= Yoshimoto Ishin =

Yoshimoto Ishin (吉本伊信, May 25, 1916 – August 1, 1988) was a Japanese businessman and Jodo Shinshu Buddhist priest who was the founder of the Naikan (内観 looking inside) meditation method in the 1940s, which later was utilised as a psychotherapy treatment. He later acted as prison chaplain to spread Naikan to prisoners.

== Development of Naikan ==
During his study of Buddhism, Yoshimoto followed the ascetic practice of Mishirabe - an arduous form of meditation and self reflection which included physical privations including fasting, avoidance of sleep, and intense introspection sessions. Wanting to make this practice more accessible to everyone, Yoshimoto developed Naikan as a relatively easier method allowing anyone to gain the benefits of self reflection without the physical discomforts required by Mishirabe.

At its core, Naikan is a method of structured self reflection based around three basic questions -

What have I received from____?

What have I given to_____?

What troubles and difficulties have I caused____?

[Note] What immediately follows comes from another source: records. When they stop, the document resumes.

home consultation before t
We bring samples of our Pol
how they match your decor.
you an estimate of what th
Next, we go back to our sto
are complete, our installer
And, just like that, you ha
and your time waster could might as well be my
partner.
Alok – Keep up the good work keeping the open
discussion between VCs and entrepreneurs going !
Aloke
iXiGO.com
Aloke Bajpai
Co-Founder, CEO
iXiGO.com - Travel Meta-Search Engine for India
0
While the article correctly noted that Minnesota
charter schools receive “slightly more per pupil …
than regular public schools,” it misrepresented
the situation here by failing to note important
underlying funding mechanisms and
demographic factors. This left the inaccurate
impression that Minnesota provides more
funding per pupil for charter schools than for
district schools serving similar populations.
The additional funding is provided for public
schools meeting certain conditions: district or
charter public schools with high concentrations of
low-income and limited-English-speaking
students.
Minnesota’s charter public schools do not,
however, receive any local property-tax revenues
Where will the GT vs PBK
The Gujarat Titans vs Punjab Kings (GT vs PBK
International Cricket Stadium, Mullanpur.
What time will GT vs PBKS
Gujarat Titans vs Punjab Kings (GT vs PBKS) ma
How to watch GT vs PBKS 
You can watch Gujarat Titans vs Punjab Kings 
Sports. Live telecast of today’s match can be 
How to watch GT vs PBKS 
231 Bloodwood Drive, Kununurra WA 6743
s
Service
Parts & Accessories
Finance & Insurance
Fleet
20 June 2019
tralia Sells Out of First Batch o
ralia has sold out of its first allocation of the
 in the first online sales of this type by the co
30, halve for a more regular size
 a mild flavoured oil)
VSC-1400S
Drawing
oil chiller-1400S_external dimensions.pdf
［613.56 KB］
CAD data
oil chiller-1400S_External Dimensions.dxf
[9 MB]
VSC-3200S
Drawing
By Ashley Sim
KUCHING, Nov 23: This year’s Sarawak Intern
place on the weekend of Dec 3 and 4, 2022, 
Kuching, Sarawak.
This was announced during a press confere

There are currently more than 30 Naikan centres in Japan, offering mental health counselling, addiction treatment, and the rehabilitation of prisoners.

==Life==
- 1916 May 25 Born as the 3rd son of Ihachi and Yukie Yoshimoto in Yamatokōriyama, Nara Prefecture. Ihachi was a rich farmer. Ishin’s father was strict and smart, and his mother was gentle.
- 1923 May 12. Yoshimoto’s younger sister Chieko happened to die of measles. Their mother Yukie was bereaved, and sought solace from Buddhism. Yoshimoto accompanied his mother as she visited temples, and became interested in Buddhism from that time.
- 1929 April. Yoshimoto graduated Katagiri Primary School and entered Kōriyama Secondary School.
- 1930 September. Following his father’s advice, Yoshimoto transferred to Kōriyama Agricultural School.
- 1932 March. Yoshimoto graduated high school and started to learn Jōdo Shinshū teachings at a temple. Jōdo Shinshū is a sect of Buddhism founded by Shinran, and it requires strong faith to Amida Budda solely, praying mantra "Namu-Amidabustu".
- 1934 Ihachi opened a fertiliser shop in central Yamatokōriyama.